Wie findest Du Ibiza partymässig?
Hooligan: Die Leute haben sich in den letzten Jahrer auf Ibiza sehr verändert und somit ist der Spaßfaktor auch nicht mehr so groß wie früher. BCM: Was war Dein bester Gig? Hooligan: Das Highlight in meiner Kariere ist und bleibt die MAYDAY. Ich habe dort dreimal selber aufgelegt. Als Low Spirit mich anrief, um mich zu meiner ersten MAYDAY zu buchen, war das wie ein Gränsehaut-Erlebnis für mich. Damals warman wer, wenn man dort auflegte. Das Größte eben.

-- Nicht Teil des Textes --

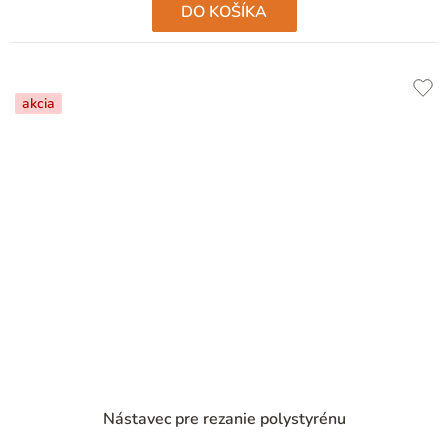
DO KOŠÍKA
akcia
Nástavec pre rezanie polystyrénu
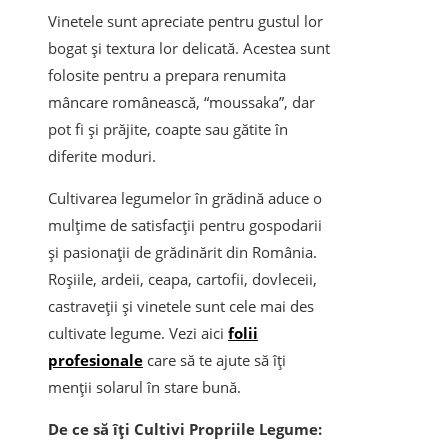
Vinetele sunt apreciate pentru gustul lor
bogat și textura lor delicată. Acestea sunt
folosite pentru a prepara renumita
mâncare românească, “moussaka”, dar
pot fi și prăjite, coapte sau gătite în
diferite moduri.
Cultivarea legumelor în grădină aduce o
mulțime de satisfacții pentru gospodarii
și pasionații de grădinărit din România.
Roșiile, ardeii, ceapa, cartofii, dovleceii,
castraveții și vinetele sunt cele mai des
cultivate legume. Vezi aici
folii
profesionale
care să te ajute să îți
menții solarul în stare bună.
De ce să îți Cultivi Propriile Legume:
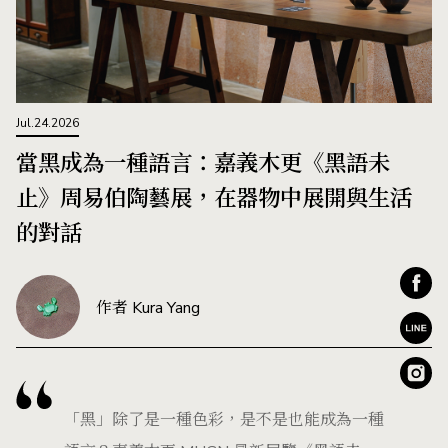
Jul.24.2026
當黑成為一種語言：嘉義木更《黑語未
止》周易伯陶藝展，在器物中展開與生活
的對話
作者 Kura Yang
「黑」除了是一種色彩，是不是也能成為一種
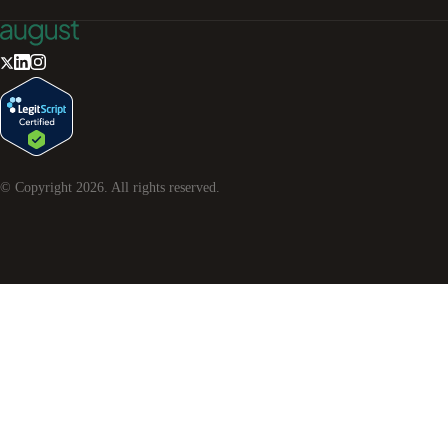
© Copyright
2026
. All rights reserved.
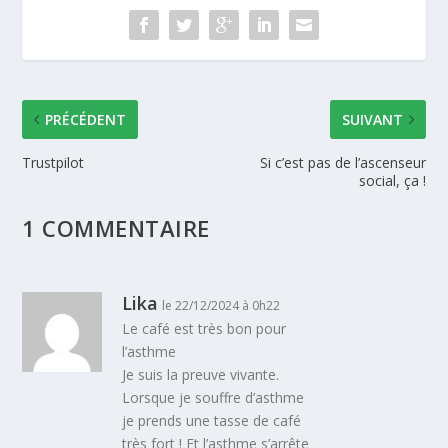
PRÉCÉDENT
SUIVANT
Trustpilot
Si c’est pas de l’ascenseur
social, ça !
1 COMMENTAIRE
Lika
le 22/12/2024 à 0h22
Le café est très bon pour
l’asthme
Je suis la preuve vivante.
Lorsque je souffre d’asthme
je prends une tasse de café
très fort ! Et l’asthme s’arrête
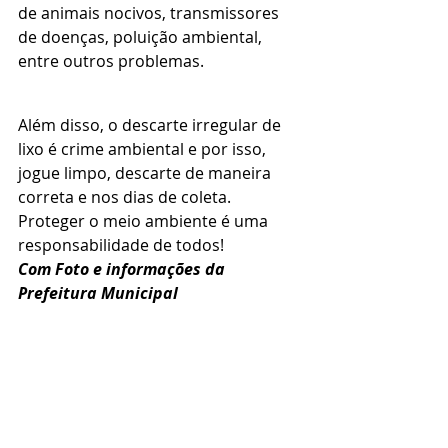
de animais nocivos, transmissores 
de doenças, poluição ambiental, 
entre outros problemas. 
Além disso, o descarte irregular de 
lixo é crime ambiental e por isso, 
jogue limpo, descarte de maneira 
correta e nos dias de coleta. 
Proteger o meio ambiente é uma 
responsabilidade de todos!
Com Foto e informações da 
Prefeitura Municipal 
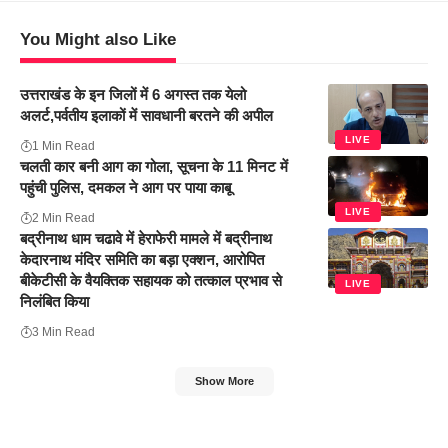
You Might also Like
उत्तराखंड के इन जिलों में 6 अगस्त तक येलो
अलर्ट,पर्वतीय इलाकों में सावधानी बरतने की अपील
LIVE
1 Min Read
चलती कार बनी आग का गोला, सूचना के 11 मिनट में
पहुंची पुलिस, दमकल ने आग पर पाया काबू
LIVE
2 Min Read
बद्रीनाथ धाम चढावे में हेराफेरी मामले में बद्रीनाथ
केदारनाथ मंदिर समिति का बड़ा एक्शन, आरोपित
बीकेटीसी के वैयक्तिक सहायक को तत्काल प्रभाव से
LIVE
निलंबित किया
3 Min Read
Show More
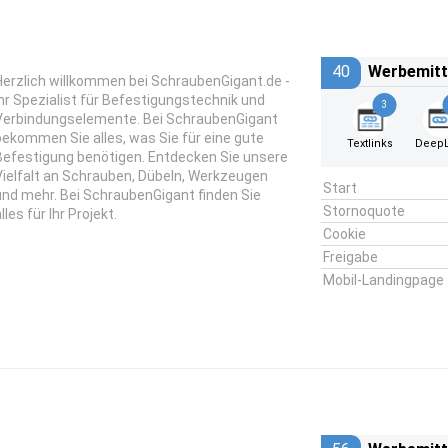
40
Werbemitt
Herzlich willkommen bei SchraubenGigant.de -
Ihr Spezialist für Befestigungstechnik und
3
Verbindungselemente. Bei SchraubenGigant
bekommen Sie alles, was Sie für eine gute
Textlinks
DeepL
Befestigung benötigen. Entdecken Sie unsere
Vielfalt an Schrauben, Dübeln, Werkzeugen
Start
und mehr. Bei SchraubenGigant finden Sie
Stornoquote
lles für Ihr Projekt.
Cookie
Freigabe
Mobil-Landingpage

Die MAYDAY ist ein super Event, auch wenn heutzutag der Stellenwert sehr fraglich ist. Jeder war einmal auf der MAYDAY und es war früher die coolste Veranstaltung die es gab. Die erste MAYDAY habe ich verpaßt und auf der zweites war ich als Gast mit einem Freund zusammen dort, in der Kölner Eissporthalle. Ich meinte noch zu meinem Freund, wie geil wäre es hier aufzulegen vor ca. 8000 Leuten. Das darauf folgende Jahr stand ich dann selber dreiJahre hintereinander oben am DJ-Pult. Bei meiner ersten MAYDAY war ich der König für mich selber. Die MAYDAY ist eben kult, heute wie damals, auch wenn das nicht jeder so sieht.

Wie sieht Dein zukünftiger musikalische Weg aus?
Hooligan: Ich mache im Moment, bzw. in den letzten Wochen einen neuen Anfang. Ich werde dort weitermachen, wo ich vor zwei Jahren aufgehört habe, mit dem progressivem Trancestyle. Ich habe im Moment kein Bock mehr auf House. Ich werde wieder mehr tranciegere, progressivere Sachen produzieren, aber nicht in Richtung "tralala" Trance, sondern eher stilvoller Trance-Sachen.

Wie sehen Deine Zukunftprojekte aus?
Hooligan: Ich habs in letzter Zeit ja etwas ruhiger angehen lassen. Ich hab jetzt drei Sachen gemacht, Da Hool, ein Remix für "Open your Eyes" und die ganz neue Da Hool CD. Bis ins nächste Jahr werde ich aber gar nichts machen, da ich ab Oktober auf Tour bin. Meine erste Station ist Chicago, Miami und New York. Nachdem ich aus Amerika wieder da bin, toure ich drei Wochen durch England und dann fahre ich noch nach Australien. Ab Januar bin ich dann wieder in Deutschland und produziere das komplett neue Da Hool Album.